Heritage Health Prize Data Mining Competition Ended
The largest competition in the field of analysis of large data arrays since Netflix Prize has come to an end. And although the official results of the top ten and the winner will be announced in two months, the results can already be summed up.
The goal was to predict hospitalization of patients over the next year based on data from the previous two years of treatment. According to the sponsor, this will allow more attention to be paid to those patients who need him most, thereby saving part of the $ 30 billion spent annually in the USA on hospitalization.
The prize of $ 3,000,000 declared by the organizers was unattainable due to the established accuracy limit of 0.4 RMSLE (less is better; best result achieved is 0.46; the difference between the first and hundredth places is 0.008; RMSLE is the standard deviation of the logarithms) and the data provided - they simply there was not enough information to reach this level of accuracy. Therefore, in fact, the struggle went on for $ 500,000, which went to the best team, a fund of intermediate finishes and invaluable experience.
Despite the complexity of the task, more than one and a half thousand wished to try their hand. They say that two Nobel laureates even participated in the competition, but who they were and what successes are not recognized. Given that in the field of mathematics and programming they do not exist, medicine remains - as a consultant or economics.

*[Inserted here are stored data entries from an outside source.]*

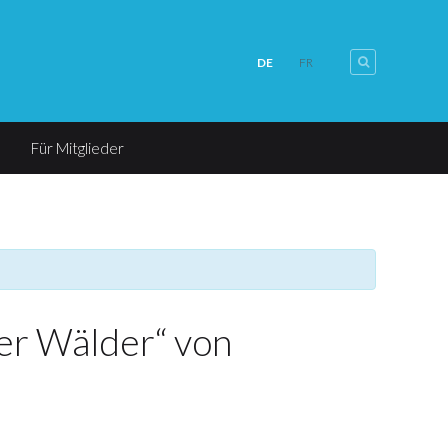
DE
FR
Für Mitglieder
er Wälder“ von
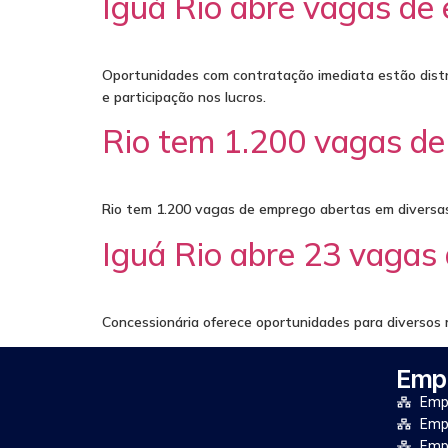
Iguá Rio abre vagas de
Oportunidades com contratação imediata estão distri
e participação nos lucros.
Rio tem 1.200 vagas de
Rio tem 1.200 vagas de emprego abertas em diversas 
Iguá Rio abre 23 vagas
Concessionária oferece oportunidades para diversos 
Empr
Empr
Empr
Emp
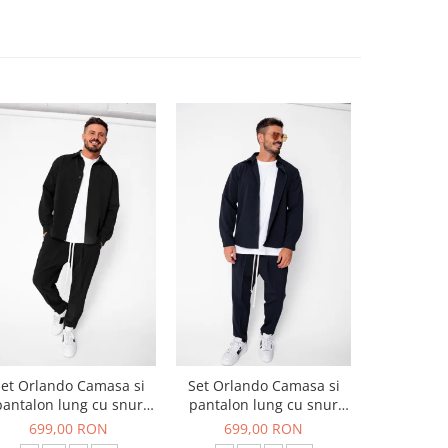
et Orlando Camasa si
Set Orlando Camasa si
Set Jachet
pantalon lung cu snur
pantalon lung cu snur
pantalon
Premium Black
Premium Navy
699,00 RON
699,00 RON
519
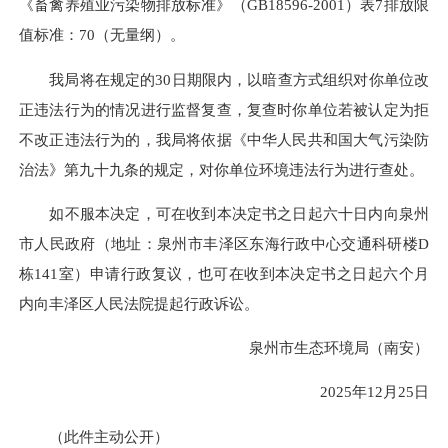
《畜禽养殖业污染物排放标准》（GB18596-2001）表7排放限
值标准：70（无量纲）。
我局将在规定的30日期限内，以暗查方式组织对你单位改
正违法行为的情况进行监督复查，复查时你单位若被认定为拒
不改正违法行为的，我局将依据《中华人民共和国大气污染防
治法》第九十九条的规定，对你单位环境违法行为进行查处。
如不服本决定，可在收到本决定书之日起六十日内向泉州
市人民政府（地址：泉州市丰泽区东海行政中心交通科研楼
D
栋141室
）申请行政复议，也可在收到本决定书之日起六个月
内向丰泽区人民法院提起行政诉讼。
泉州市生态环境局（南安）
2025年12月25日
（此件主动公开）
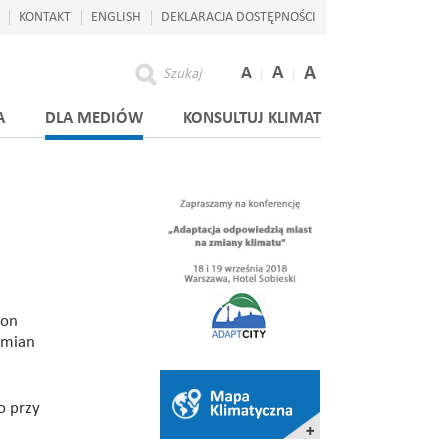
KONTAKT
ENGLISH
DEKLARACJA DOSTĘPNOŚCI
A
A
A
Szukaj
A
DLA MEDIÓW
KONSULTUJ KLIMAT
ion
 zmian
o przy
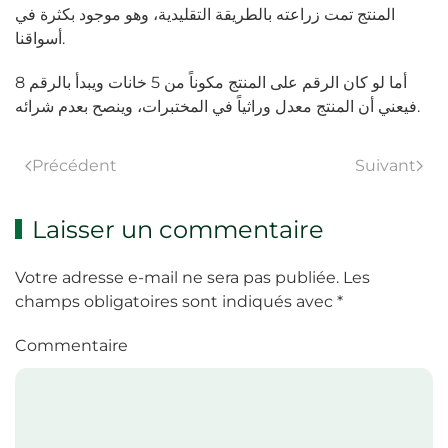
المنتج تمت زراعته بالطريقة التقليدية، وهو موجود بكثرة في
أسواقنا.
أما لو كان الرقم على المنتج مكوناً من 5 خانات ويبدأ بالرقم 8
فيعني أن المنتج معدل وراثياً في المختبرات، وينصح بعدم شرائه.
Précédent
Suivant
Laisser un commentaire
Votre adresse e-mail ne sera pas publiée. Les
champs obligatoires sont indiqués avec
*
Commentaire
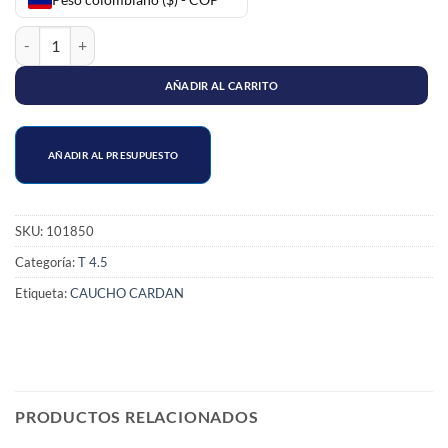
CAUCHO CARDAN TURBO T4.5 cantidad
AÑADIR AL CARRITO
AÑADIR AL PRESUPUESTO
SKU:
101850
Categoría:
T 4.5
Etiqueta:
CAUCHO CARDAN
PRODUCTOS RELACIONADOS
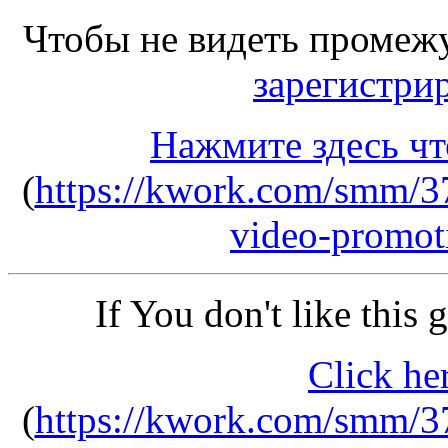
Чтобы не видеть промеж
зарегистри
Нажмите здесь чт
(
https://kwork.com/smm/3
video-promot
If You don't like this
Click he
(
https://kwork.com/smm/3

The competition lasted two years and had three intermediate finishes, each of which had two prizes. Winners, according to the terms of the competition, laid out a description of their methods. However, this did not help much to the rivals, the fact is that the main algorithms are well known - these are decision trees , Random Forest (random forest) , Gradient Boosting , Gradient descent , Ridge Regression (ridge regression, Tikhonov regularization)their modifications and combinations. The differences were in the intricacies of the implementation, use, combination and small variations of the algorithms themselves. However, there were so many details that it was not clear - due to which the result is actually achieved. That is, what the winners do - it’s clear, it’s not clear why they do just that, and why what they do works.
The winners were divided into intermediate finishes as follows:
- 1. Market Makers 2. Willem Mestrom
- 1. Market Makers 2. Edward & Willem
- 1. Edward & Willem 2. Crescendo
Oddities began before the third interim finish - all three teams almost did not use the model’s once-daily-validated model check on 30% of the test data and the leader changed without a fight. The reason was the union in one team, while it was impossible to exceed the limit of the sent models for all the time since the start of the competition - they miraculously met.
On the day of the finish, preliminary results for 30% of the test data looked like this .
But the most interesting was in the results on the hidden part , published a few days later, reflecting the true estimates of the operation of the algorithms.
Summary table for the first 50 places:
The main enemy was the effect most clearly observed among the Almata team, which took first place in the open rating. This is overfitting. They extracted all the useful information from the data on which the rating was considered, based on the rating estimates, and with it captured harmful information specific to the set. As a result, the estimate for unknown data worsens (or at least does not improve). The result - a move from 1st to 19th place.
The winner and scores of the first 10 participants will be officially announced in early June at the Health Datapalooza IV conference. However, there is almost no doubt about the victory of POWERDOT - a team formed by the merger of the winners of intermediate finishes. Having at their disposal the 3 best results, they got the opportunity to implicitly learn from the hidden part of the rating, after which it became impossible to deal with them.
But there was something to learn. For me, this resulted in a move from 261st place following the results of the last intermediate finish to the final 27th. It could have been higher - an understanding of the processes was too late, but next time it would be more interesting.
Description of the methods of the winners of intermediate finishes (the winner algorithm will probably be composed of their combination) can be read here(a lot of math and maneuvers that I still don't understand).
UPD 2013.07.15. As predicted, POWERDOT won with a score of 0.461197. After stripping from violators of the rules that used multiple accounts, the appearance of the final table changed . And the organizers promise the second part of the competition with invitations based on the results of the first.